An issue I had with this article, and in order to get a man you need to be pretty and skinny. Just recently Frozen came out where you see the message that no man needed to save them. Although most disney Princesses send the message that getting a Prince is the goal, this video shows us "you don't need a man" 

 But today girls still think they need to find that man, here is an article I found on traits women look for in a man. Even though they know Prince Charming Doesn't exist they still have a little bit of hope!

Sunday, October 5, 2014

Gerri August,Safe places-reflection

 More so then the other articles we have read thus far into class, this weeks article really exposed me to a new perspective, as the topic of the LGBT community is something that people try to avoid talking about especially in the school setting. I remember the first time I was exposed to a gay couple was when I was in high school and these two girls were kissing in the hall. I remember staring out of curiosity because it was something I wasn’t exposed to before. I found this article really interesting and it gave a powerful message on why we need to integrate LGBT into society.
To help break down the article I used the reflection questions and thought about experiences in my own life and other articles that we have looked at. So for this weeks blog post I thought I would share some of my answers to the reflection questions.
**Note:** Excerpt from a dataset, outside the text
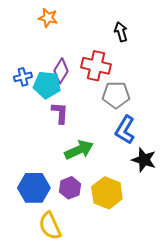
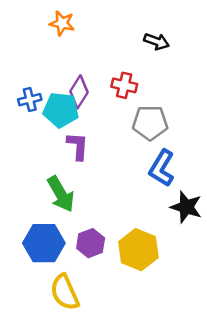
black arrow: (121, 32) -> (157, 41), turned 126
red cross: (96, 66) -> (124, 85), size x0.7
green arrow: (79, 150) -> (61, 194), moved, turned 84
1.)  What messages did you receive about the LGBT community when you were in school? Which messages were explicit, which were implied?

We talked a lot about privilege in class, and one of the privileges that gives you all the power is being heterosexual, so that is the “norm”. This goes back to SCWAAMP. I think teachers just assume that everyone is straight and they try and avoid talking about same sex couples. Until reading this article it didn’t come to my mind just how unrecognized the LGBT community was. One of the after school clubs at my high school was LGBT, but it was barley recognized. In the morning announcements, there would be updates for every other club but never anything about the LGBT club. It also never got a page in the high school year book. Although there was a club for the LGBT community it went unrecognized by everyone else. Like in the article how students had to hide their sexuality from their professors.

2.)  As an educator, can you identify opportunities to incorporate LGBT voices into your curriculum? What would you need to take this step?

This article, as well as the Aria article showed me how teachers play a big role in influencing students about their choices. It was shown in the Aria article when his teacher came to his house to tell his parents him to speak English and then again shown in this article when a Spanish professor marked an answer wrong because it wasn’t masculine form and also the professor who ignored a student. Do educators have the right to ignore them, do you think they even know they are doing it? I don’t like how these students are getting bullied by their peers and in a way their teachers too.  My friend showed me about this article here which was about a teacher who told a student who was being bullied to “act less gay”. This made me mad as a future intended educator! As an educator I definatley want to incorporate LGBT voices. I liked the ideas the article gave about using different books and as a teacher I would talk about it positively! Especially little kids they have questions about people with two moms or two dads and especially during this time it should be acceptable to bring up in class. I would use props, like the flag and talk about differences in people.